2. The Splendour of Colours: Painted Vessels of the Maya
The ancient Maya of Central America created the most exquisite painted vessels. The
scenes from these vessels give us a fascinating insight into the ancient life of the people.
Aside from their beauty as objects of art, they aid both the archaeologist and art historian in understanding the context of the Maya universe, from palace scenes and sporting events, to mythology and tales of the underworld.
In the absence of the wheel, the techniques of ceramic making will be discussed as well as their different styles and themes, thus confirming their place amongst the great painting traditions of the world.
3. The Lords of Creation – Kingship in Maya Art
Art, inscriptions and architecture were commissioned by Maya kings from Central America to memorialise themselves and ensure their place in history.
This lecture will look at images that describe the transformation of a human being into a king, the wielder of sacred authority and the rituals that were carried out to re-establish their connections with the cycles of time and their ancestors.
The purpose of art itself, was to document the bloodlines of kings and so various examples will be given, including the spectacular murals of San Bartolo, Guatemala, where Diane Davies carried out her research.
4. Reading Maya Art
The Maya from Central America were one of only 5 cultures in the world to independently develop a fully-fledged writing system.
Of all the world’s early scripts, the Maya script is quite possibly the most beautiful. Maya hieroglyphs are more than just a writing system, they are an art form – in fact, the Maya use the same word for both writer and painter.

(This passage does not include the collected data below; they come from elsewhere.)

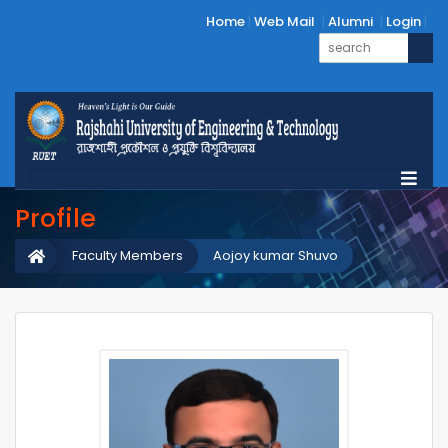
Home
Web Mail
Alumni
Login
Profile
Faculty Members
Aojoy kumar Shuvo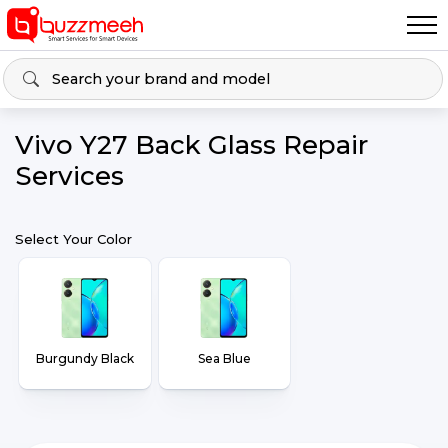
Vivo Y27 Back Glass Repair
Services
Select Your Color
Burgundy Black
Sea Blue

This lecture will look at the artistry of Maya writing, their painted paper books (codices), the history of decipherment, as well as the most intricate and complicated calendar system in the entire ancient world.
5. Survivor! Digging in the Maya Rainforest
This lecture gives insight into the practicalities of being an archaeologist discussing how sites are found and how excavations are carried out, as well as the logistics of setting up camp in remote and difficult areas.
Through stories and personal videos, Diane will discuss her experience of being an archaeologist with particular reference to her research in the Maya rainforest. Caution: spiders and snakes will be mentioned!
6. The Origins of Chocolate
Can you imagine a world in which chocolate does not exist? We have the ancient Maya of Central America to thank for this wonderful substance.
The Maya were the first culture to harvest the cacao bean for making their chocolate drinks, which became the ‘champagne’ of Central America.
This lecture will discuss the origins of cacao, how it was harvested and used, noting its place in Maya culture.
Diane will also talk about how the cacao bean became a form of currency later by the Aztecs and finally how chocolate arrived in Europe.
7. Who owns the Past?
Ancient buildings, sculptures and burials have been used and manipulated by archaeologists, governments, the public and the media, which leads to the important question of who owns the past and its remains.
This talk will discuss issues such as the manipulation of the past by both ruling and minority groups, looting and the removal of archaeological remains, the antiquities trade, museums and the return of cultural property, excavation of human remains and fantastic archaeology.